James Baldwin (1924-1987) was an American novelist, playwright, and social activist. Perhaps one of the best writers of the 20th century, he gained international reputation for his essays and commentaries about civil rights, human equality, and social justice. Baldwin grew up in New York, but moved to Saint Paul de Vence in Southern France in 1970. He lived in an old stone farmhouse high in the hills where he entertained writers and artists on a regular basis. Sadly, Baldwin died from stomach cancer in 1987. He was 63 years old.

I was only 17 years old when I met Mr. Baldwin, and I had the good fortune of having several conversations with him in 1973 and 1974. Reading some of his essays last week, and watching I am Not Your Negro , the Oscar-nominated 2017 documentary based on one of his unfinished  manuscripts, reminded me of this great man who labored tirelessly for social justice. 

“Not everything that is faced can be changed, but nothing can be changed until it is faced,” he wrote in his essay, As much truth as one can bear, (New York Times Book Review, 14 Jan, 1962). Baldwin argued that novelists must be truthful, but the quote has since become a battle cry for those willing to look into the how and why of their own actions.
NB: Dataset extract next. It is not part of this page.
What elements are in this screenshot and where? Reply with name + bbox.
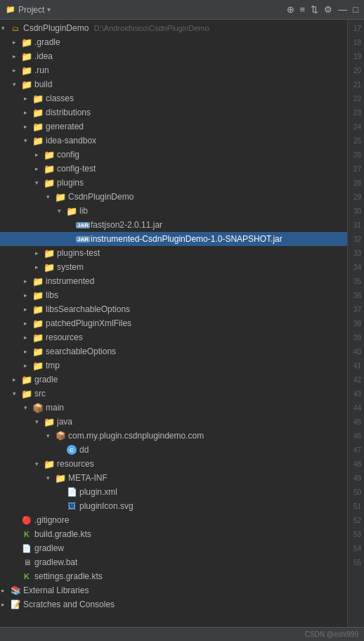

Becoming aware of one’s own shortcomings; of one’s troubles and areas in need of remedial action is an essential first step toward personal growth and improvement. The assessment tools we use as part of Bronchoscopy International’s multidimensional training program provide opportunities for self-assessment as well as feedback from a coach-mentor or instructor. The best way for feedback to have a positive effect, however, is for the receiver of that feedback to be open to criticism. It is only after awareness occurs, and becomes integrated in the realistic self-image that learners present of themselves, that improvement becomes possible.
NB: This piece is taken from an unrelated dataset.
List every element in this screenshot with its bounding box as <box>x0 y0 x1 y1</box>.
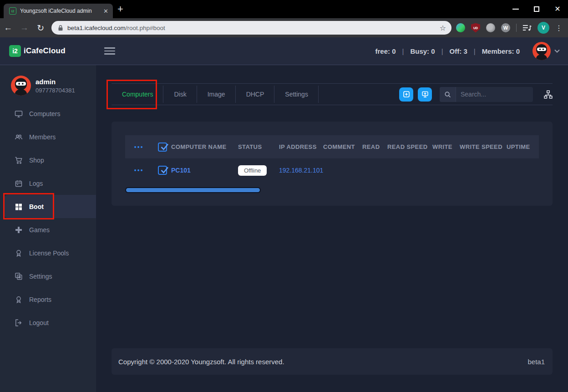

“Not everything that is faced can be changed, but nothing can be changed until it is faced.” It is only human for us to fall back into old habits. It is also our humanity that prevents us from adopting change easily, and from finding the strength within ourselves to pursue excellence despite its costs. Assessment tools such as BSTAT, EBUS-STAT, BTLB-TBNA STAT, UG-STAT and ICC-STAT are easily incorporated into clinical procedure-based training. It takes instructors only minutes to detect areas for improvement, and to implement a plan for individualized task-focused practice. 

While this applies to technical skills, the same holds true for other important aspects of medical practice. Focused, task-specific training based on feedback provided after careful observation of  a simulated “delivering bad news” or “obtaining informed consent” scenario can help us improve communication skills, enhance our understanding of medical ethics, and reinforce a learner’s desire for self-improvement.

“Not everything that is faced can be changed, but nothing can be changed until it is faced.” A major step for many department heads and leaders of national bronchology societies around the world is to question why they themselves have not yet advocated for the use of assessment tools in their training programs. Once these leaders open themselves to the possible answers to this question, there are countless well-trained experts and master instructors available to help them find solutions. 

Awareness often leads to action, and action leads to achievement.